Programme Python TensorFlowLSTM.py

1. Programme Python `TensorFlowLSTM.py`#

Le programme Python suivant est le programme utilisé pour soumettre un job avec le système submit.

le contenu du script Python TensorFlowLSTM.py pour un calcul de Machine Learning avec TensorFlow est donnée ci-dessous:

#!/usr/bin/env python
# coding: utf-8
# Test TensorFlow LSTM 
# Marc Buffat, dpt mécanique, Lyon 1
# 
# - prédiction d'un signal périodique
# 
import numpy as np
import tensorflow as tf
from tensorflow.keras.models import Sequential
from tensorflow.keras.layers import LSTM
from tensorflow.keras.layers import Dense
import matplotlib.pyplot as plt

gpus = tf.config.experimental.list_physical_devices('GPU')
print("Num GPUs Available: ", len(tf.config.list_physical_devices('GPU')))
# select GPU 
gpunum=1
memlim=4*1024
tf.config.set_visible_devices(gpus[gpunum],"GPU")
# limit MEM
tf.config.experimental.set_virtual_device_configuration(gpus[gpunum], 
                    [tf.config.experimental.VirtualDeviceConfiguration(memory_limit=memlim)])
print("GPU select: ", gpus[gpunum], "Mem GPU: ",memlim, "Mo")

# definition du modele
# nbre de pas / sequence (optimal a partir de 20, trop faible pour 15 et 10
n_steps = 30

model = Sequential()
model.add(LSTM(10, activation='tanh'))
model.add(Dense(1, activation='tanh'))
model.compile(optimizer='adam', loss='mse')

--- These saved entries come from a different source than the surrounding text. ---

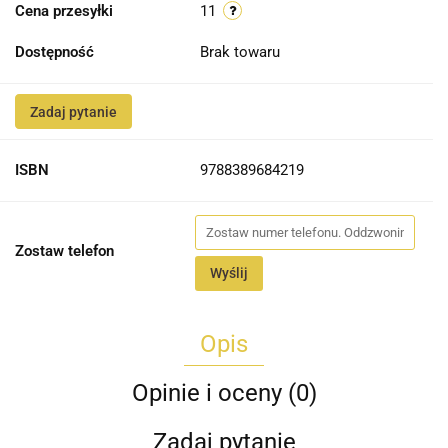
Cena przesyłki
11
Dostępność
Brak towaru
Zadaj pytanie
ISBN
9788389684219
Zostaw telefon
Wyślij
Opis
Opinie i oceny (0)
Zadaj pytanie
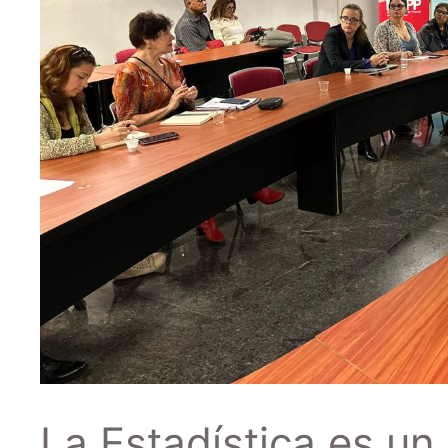
La Estadística es un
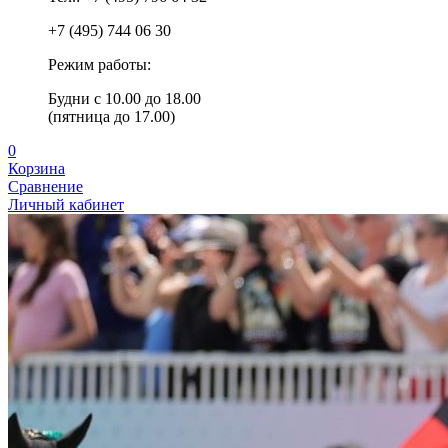
+7 (495) 744 06 30
Режим работы:
Будни с 10.00 до 18.00
(пятница до 17.00)
0
Корзина
Сравнение
Личный кабинет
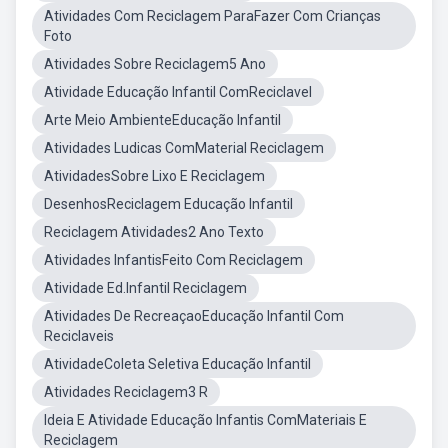
Atividades Com Reciclagem ParaFazer Com Crianças
Foto
Atividades Sobre Reciclagem5 Ano
Atividade Educação Infantil ComReciclavel
Arte Meio AmbienteEducação Infantil
Atividades Ludicas ComMaterial Reciclagem
AtividadesSobre Lixo E Reciclagem
DesenhosReciclagem Educação Infantil
Reciclagem Atividades2 Ano Texto
Atividades InfantisFeito Com Reciclagem
Atividade Ed.Infantil Reciclagem
Atividades De RecreaçaoEducação Infantil Com
Reciclaveis
AtividadeColeta Seletiva Educação Infantil
Atividades Reciclagem3 R
Ideia E Atividade Educação Infantis ComMateriais E
Reciclagem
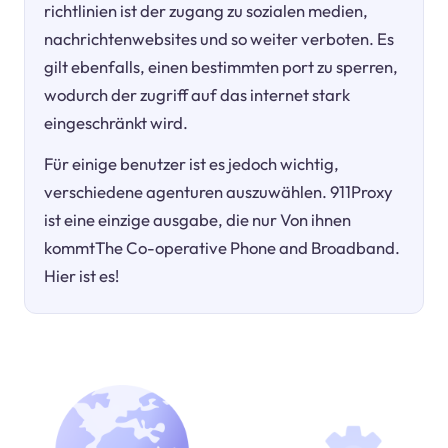
richtlinien ist der zugang zu sozialen medien,
nachrichtenwebsites und so weiter verboten. Es
gilt ebenfalls, einen bestimmten port zu sperren,
wodurch der zugriff auf das internet stark
eingeschränkt wird.
Für einige benutzer ist es jedoch wichtig,
verschiedene agenturen auszuwählen. 911Proxy
ist eine einzige ausgabe, die nur Von ihnen
kommtThe Co-operative Phone and Broadband.
Hier ist es!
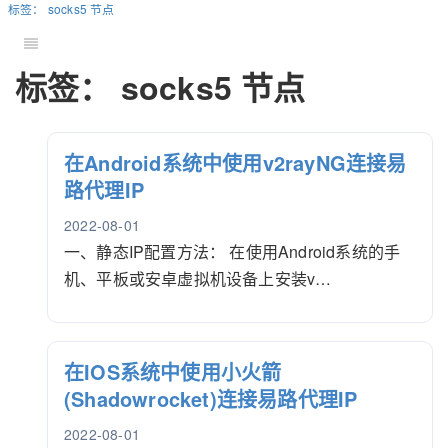
标签： socks5 节点
标签： socks5 节点
在Android系统中使用v2rayNG连接易
路代理IP
2022-08-01
一、静态IP配置方法： 在使用Android系统的手
机、平板或安卓虚拟机设备上安装v…
在IOS系统中使用小火箭
(Shadowrocket)连接易路代理IP
2022-08-01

# preparation des donnéees
def train_function(x):
    return np.sin(x)

def split_sequence(sequence, n_steps):
    X, y = list(), list()
    for i in range(len(sequence)):
        end_ix = i + n_steps
        if end_ix > len(sequence)-1:
            break
        seq_x, seq_y = sequence[i:end_ix], sequence[end_ix]
        X.append(seq_x)
        y.append(seq_y)
    return np.array(X), np.array(y)

# define input sequence
xaxis = np.arange(-50*np.pi, 50*np.pi, 0.1)
train_seq = train_function(xaxis)
print("train function : ",train_seq.shape, n_steps)
# donnée 20 valeurs avant dans X pour predire la valeur de y 
X, y = split_sequence(train_seq, n_steps)
# reshape from [samples, timesteps] into [samples, timesteps, features]
n_features = 1
X = X.reshape((X.shape[0], X.shape[1], n_features))
print("X.shape = {}".format(X.shape))
print("y.shape = {}".format(y.shape))

plt.figure(figsize=(12,6))
for i in range(10):
    plt.scatter(xaxis[i],X[i,0,0])
    plt.plot(xaxis[i:i+n_steps],X[i,:,0],label=f"seq {i}")
    plt.scatter(xaxis[i+n_steps],y[i],marker='x',c='k')
plt.title(f"séquences de {n_steps} valeurs")
plt.legend();
plt.savefig("fig1.png")

# train the model with 20 epochs
history = model.fit(X, y, epochs=20, verbose=1)

plt.plot(history.history['loss'], label="loss")
plt.legend(loc="upper right")
plt.savefig("fig2.png")

# test du model
test_xaxis = np.arange(0, 10*np.pi, 0.1)

def test_function(x):
    return np.cos(x)

calc_y = test_function(test_xaxis)

# start with initial n values, rest will be predicted
test_y = calc_y[:n_steps]
results = []

for i in range( len(test_xaxis) - n_steps ):
    net_input = test_y[i : i + n_steps]
    net_input = net_input.reshape((1, n_steps, n_features))
    y = model.predict(net_input, verbose=0)
    test_y = np.append(test_y, y)
print("nbre de sequences ",len(test_xaxis)-n_steps)

# tracer des résultats
plt.figure(figsize=(14,6))
plt.subplot(1,2,1)    
plt.plot(test_xaxis[n_steps:], test_y[n_steps:], label="predictions")
plt.plot(test_xaxis, calc_y, label="mesure")
plt.plot(test_xaxis[:n_steps], test_y[:n_steps], 'xr',label="sequence init.")
plt.legend(loc='upper left')
plt.ylim(-1.5, 1.5)
plt.title("prediction")
plt.subplot(1,2,2)
plt.plot(test_xaxis[n_steps:], test_y[n_steps:]-calc_y[n_steps:])
plt.title("Erreur");
plt.savefig("fig3.png")